Now that Koum's company works under the Facebook banner, can he even lead a privacy and safety conversation while keeping a straight face? After all, Facebook is the face on the Wanted poster for privacy rights violations.

Then there are Path and Snapchat. As a new social network a few years ago, PATH branded itself as a privacy innovator. Since then, its privacy aspirations have been riddled with misleading statements and illegal actions such as scraping data on minors (resulting in $800,000 FTC fines). Snapchat promised its users they could send images and videos that disappear forever after the sender-designated time period expired. Those claims would have been great if they had been proven true. Chalk up another example of a stern rebuke and fine by the FTC. Snapchat's ephemeral technology is anything but that. But do their CEOs care - or are these ruses intentional, with the ensuing fines simply being pre-calculated as a cost of creating soulless businesses duping people?

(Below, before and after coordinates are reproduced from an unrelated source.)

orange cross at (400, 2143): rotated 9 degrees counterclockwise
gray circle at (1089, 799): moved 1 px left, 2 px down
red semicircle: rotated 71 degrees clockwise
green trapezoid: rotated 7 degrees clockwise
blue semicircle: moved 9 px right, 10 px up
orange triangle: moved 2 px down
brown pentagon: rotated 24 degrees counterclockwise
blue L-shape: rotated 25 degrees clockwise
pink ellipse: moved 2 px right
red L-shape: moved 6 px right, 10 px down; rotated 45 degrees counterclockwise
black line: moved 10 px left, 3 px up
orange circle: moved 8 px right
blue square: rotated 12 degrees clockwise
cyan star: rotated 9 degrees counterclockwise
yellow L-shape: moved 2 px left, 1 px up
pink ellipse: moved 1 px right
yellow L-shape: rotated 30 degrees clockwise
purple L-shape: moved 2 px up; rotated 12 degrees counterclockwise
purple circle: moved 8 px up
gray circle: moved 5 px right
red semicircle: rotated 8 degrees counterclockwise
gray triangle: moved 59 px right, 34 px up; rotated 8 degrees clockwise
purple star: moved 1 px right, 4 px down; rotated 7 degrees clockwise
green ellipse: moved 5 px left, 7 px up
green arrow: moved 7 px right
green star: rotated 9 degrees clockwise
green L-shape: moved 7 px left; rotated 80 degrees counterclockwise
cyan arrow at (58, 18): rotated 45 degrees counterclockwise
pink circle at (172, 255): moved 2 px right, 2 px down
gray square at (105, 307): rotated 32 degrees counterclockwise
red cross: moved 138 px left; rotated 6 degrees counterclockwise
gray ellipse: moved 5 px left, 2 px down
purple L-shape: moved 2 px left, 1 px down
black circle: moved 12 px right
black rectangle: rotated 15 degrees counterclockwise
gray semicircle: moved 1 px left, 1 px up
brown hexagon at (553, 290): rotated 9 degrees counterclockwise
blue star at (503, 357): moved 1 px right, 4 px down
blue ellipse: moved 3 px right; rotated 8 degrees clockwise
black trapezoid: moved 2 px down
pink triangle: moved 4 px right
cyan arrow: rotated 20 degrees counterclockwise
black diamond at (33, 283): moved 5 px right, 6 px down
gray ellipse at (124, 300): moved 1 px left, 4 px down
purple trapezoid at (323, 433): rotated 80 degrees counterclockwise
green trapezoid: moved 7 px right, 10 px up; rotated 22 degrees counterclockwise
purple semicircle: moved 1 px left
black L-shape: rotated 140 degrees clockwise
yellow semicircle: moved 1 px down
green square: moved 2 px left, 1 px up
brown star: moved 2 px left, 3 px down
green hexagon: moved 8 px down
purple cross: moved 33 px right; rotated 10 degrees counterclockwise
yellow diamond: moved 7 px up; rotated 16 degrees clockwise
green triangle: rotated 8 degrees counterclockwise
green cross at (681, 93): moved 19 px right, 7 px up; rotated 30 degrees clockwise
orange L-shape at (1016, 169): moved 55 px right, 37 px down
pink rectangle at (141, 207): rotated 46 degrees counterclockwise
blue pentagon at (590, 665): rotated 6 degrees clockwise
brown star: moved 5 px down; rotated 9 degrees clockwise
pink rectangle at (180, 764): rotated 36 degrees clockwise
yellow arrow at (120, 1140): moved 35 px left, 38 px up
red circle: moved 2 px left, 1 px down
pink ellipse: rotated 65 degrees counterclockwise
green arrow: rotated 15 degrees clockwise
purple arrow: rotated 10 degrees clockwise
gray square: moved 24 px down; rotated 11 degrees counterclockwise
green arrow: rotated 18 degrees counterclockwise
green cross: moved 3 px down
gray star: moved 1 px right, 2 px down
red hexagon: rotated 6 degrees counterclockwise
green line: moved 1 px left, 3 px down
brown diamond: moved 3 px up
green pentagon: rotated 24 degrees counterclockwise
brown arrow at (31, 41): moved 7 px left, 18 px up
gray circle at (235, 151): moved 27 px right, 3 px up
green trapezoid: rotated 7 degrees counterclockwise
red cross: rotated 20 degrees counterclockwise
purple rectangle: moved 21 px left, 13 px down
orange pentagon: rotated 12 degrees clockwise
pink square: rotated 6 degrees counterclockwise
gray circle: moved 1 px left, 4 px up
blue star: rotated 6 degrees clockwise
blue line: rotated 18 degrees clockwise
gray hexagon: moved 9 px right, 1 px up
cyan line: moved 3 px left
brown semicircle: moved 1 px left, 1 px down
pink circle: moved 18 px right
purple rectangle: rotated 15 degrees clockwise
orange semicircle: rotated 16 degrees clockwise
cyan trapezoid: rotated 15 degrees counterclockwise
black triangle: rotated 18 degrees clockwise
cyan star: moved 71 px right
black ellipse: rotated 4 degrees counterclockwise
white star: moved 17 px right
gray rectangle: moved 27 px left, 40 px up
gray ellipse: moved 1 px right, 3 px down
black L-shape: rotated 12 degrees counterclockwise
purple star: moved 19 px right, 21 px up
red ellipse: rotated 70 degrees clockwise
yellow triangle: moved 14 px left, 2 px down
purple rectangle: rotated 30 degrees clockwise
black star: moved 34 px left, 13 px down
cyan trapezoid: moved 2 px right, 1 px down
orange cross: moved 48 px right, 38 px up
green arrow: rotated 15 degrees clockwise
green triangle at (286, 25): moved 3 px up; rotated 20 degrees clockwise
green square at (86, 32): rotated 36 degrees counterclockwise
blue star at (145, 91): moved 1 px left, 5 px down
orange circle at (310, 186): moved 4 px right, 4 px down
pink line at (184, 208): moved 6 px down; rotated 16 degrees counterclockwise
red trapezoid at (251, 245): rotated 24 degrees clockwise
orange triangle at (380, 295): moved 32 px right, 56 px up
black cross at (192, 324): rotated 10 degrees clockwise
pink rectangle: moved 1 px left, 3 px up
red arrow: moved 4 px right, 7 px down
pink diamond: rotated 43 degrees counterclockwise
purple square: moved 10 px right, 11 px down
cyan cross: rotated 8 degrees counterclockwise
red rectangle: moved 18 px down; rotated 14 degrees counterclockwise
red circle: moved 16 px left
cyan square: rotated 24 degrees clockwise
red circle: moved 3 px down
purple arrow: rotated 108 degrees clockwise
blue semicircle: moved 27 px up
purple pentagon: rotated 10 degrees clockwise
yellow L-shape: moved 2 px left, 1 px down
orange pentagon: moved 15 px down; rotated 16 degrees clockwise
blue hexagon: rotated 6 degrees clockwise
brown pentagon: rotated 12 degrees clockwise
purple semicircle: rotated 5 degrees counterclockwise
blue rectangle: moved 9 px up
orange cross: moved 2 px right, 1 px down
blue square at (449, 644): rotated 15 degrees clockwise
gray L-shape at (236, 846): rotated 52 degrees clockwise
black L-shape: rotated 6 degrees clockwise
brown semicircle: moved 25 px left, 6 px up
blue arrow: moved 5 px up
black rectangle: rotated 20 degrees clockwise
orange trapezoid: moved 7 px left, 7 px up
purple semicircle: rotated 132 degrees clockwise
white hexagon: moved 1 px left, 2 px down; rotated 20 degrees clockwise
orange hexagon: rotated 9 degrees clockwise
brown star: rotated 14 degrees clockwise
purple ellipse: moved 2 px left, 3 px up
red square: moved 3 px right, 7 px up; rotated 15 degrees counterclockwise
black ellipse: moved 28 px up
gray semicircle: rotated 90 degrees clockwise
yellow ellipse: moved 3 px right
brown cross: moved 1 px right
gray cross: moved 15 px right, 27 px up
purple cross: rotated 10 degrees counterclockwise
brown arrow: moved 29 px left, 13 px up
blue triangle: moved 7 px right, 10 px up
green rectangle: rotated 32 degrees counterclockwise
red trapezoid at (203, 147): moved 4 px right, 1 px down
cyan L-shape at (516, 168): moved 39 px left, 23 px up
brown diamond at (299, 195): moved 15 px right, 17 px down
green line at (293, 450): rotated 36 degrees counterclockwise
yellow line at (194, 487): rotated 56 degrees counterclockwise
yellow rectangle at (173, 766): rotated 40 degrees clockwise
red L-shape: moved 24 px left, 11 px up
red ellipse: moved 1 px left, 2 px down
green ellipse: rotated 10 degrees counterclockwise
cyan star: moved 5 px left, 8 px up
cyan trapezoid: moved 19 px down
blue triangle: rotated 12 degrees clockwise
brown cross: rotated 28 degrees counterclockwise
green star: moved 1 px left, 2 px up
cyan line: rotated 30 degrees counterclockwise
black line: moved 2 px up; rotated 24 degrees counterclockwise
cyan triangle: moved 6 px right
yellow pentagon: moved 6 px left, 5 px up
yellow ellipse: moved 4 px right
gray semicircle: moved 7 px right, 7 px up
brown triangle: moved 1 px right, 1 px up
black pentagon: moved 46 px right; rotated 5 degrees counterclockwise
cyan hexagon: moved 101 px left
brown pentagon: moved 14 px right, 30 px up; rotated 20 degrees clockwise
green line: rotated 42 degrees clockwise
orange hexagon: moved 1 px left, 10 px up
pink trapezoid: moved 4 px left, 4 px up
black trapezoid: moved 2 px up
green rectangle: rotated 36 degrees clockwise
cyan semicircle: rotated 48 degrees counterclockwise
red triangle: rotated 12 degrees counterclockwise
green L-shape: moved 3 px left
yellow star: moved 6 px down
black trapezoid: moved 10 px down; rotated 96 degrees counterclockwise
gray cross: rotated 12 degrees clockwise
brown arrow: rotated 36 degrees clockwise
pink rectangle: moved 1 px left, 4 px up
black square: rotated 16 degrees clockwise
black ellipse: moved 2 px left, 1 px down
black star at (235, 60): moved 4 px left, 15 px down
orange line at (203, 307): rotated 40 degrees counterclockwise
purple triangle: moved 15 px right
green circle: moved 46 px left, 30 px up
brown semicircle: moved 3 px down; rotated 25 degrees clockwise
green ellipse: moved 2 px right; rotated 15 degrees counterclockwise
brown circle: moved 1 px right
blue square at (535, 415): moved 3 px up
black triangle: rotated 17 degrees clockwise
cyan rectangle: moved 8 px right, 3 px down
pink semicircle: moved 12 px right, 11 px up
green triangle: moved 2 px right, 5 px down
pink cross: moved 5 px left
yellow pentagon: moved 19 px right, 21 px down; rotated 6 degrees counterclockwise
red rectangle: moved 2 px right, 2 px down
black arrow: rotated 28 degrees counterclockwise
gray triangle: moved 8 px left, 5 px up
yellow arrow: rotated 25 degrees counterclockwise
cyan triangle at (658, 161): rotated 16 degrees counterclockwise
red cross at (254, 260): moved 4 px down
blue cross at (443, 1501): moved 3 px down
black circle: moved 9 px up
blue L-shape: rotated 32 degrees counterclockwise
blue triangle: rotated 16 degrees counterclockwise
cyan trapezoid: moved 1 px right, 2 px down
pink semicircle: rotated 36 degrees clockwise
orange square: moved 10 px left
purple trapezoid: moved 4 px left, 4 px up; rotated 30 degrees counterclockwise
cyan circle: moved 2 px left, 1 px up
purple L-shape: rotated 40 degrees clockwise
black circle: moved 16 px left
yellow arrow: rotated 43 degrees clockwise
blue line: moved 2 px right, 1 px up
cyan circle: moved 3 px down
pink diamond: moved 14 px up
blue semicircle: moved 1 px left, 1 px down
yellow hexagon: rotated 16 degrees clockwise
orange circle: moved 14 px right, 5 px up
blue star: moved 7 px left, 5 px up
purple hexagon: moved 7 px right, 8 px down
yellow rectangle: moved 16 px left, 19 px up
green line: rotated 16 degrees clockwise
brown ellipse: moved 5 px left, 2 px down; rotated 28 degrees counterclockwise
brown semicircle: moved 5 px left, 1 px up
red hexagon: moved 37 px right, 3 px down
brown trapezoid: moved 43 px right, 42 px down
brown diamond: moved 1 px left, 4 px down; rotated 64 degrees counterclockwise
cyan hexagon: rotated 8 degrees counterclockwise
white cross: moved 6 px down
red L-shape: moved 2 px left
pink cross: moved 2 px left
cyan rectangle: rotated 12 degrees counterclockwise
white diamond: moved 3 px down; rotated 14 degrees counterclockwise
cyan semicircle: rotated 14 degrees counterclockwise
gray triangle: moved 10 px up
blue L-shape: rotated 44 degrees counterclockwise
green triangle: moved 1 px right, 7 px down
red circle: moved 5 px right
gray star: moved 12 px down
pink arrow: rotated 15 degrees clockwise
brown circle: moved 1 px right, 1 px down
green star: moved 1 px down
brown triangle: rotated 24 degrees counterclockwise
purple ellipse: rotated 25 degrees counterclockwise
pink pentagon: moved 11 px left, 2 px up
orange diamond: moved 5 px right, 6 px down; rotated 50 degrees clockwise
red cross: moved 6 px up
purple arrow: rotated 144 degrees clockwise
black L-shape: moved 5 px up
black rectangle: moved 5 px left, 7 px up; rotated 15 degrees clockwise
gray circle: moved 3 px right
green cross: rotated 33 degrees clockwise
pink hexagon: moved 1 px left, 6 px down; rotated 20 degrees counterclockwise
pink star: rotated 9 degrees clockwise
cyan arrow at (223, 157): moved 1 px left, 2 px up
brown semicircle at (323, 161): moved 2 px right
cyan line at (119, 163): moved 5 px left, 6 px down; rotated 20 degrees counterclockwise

These companies try to offer you a tall glass of privacy when in truth, much of the glass is empty. As with Google and their aforementioned Do No Evil mantra, their privacy violations and millions of dollars in fines suggest that message was meant for you, not them. Facebook and Google can talk about their advancements in Privacy Policies until the cows come home, but it doesn't change the fact that at their core, these apps and sites are designed and continuously refined with privacy as a secondary consideration and afterthought. Their main thrust is data collection, and that inherently means privacy invasion.

The FTC stance is clear, concise, and correct. "If a company markets privacy and security as key selling points in pitching its services to consumers, it is critical that it keep those promises," said FTC chairwoman Edith Ramirez.

The leaders in the next wave of privacy will come from companies that build privacy-by-design into the foundation of their wares. In doing so, it will not only protect us all, but also establish a pecking order to prevent oversights such as what happened to TRUSTe. These leaders will be in step with real online privacy advocates such as Sir Tim Berners-Lee, the inventor of the World Wide Web, Cullen Hoback (director of Terms and Conditions May Apply), and others. Both gentlemen, by the way, are on the Advisory Board of MeWe, the revolutionary social network built with privacy by design.

People like Berners-Lee and Hoback, along with Max Schrems in Europe and others, are the real heroes who support the essential human right to privacy, the right to be forgotten, and the Fourth Amendment. Maybe therein lies the lesson. When it comes to selecting the company that serves up our communication technology, don't follow the engineering leader who places profits first and ethics second; but rather choose the thought leaders who take action to build conscious capitalist enterprises that truly benefit humanity which in turn provides for a deserved and earned profit.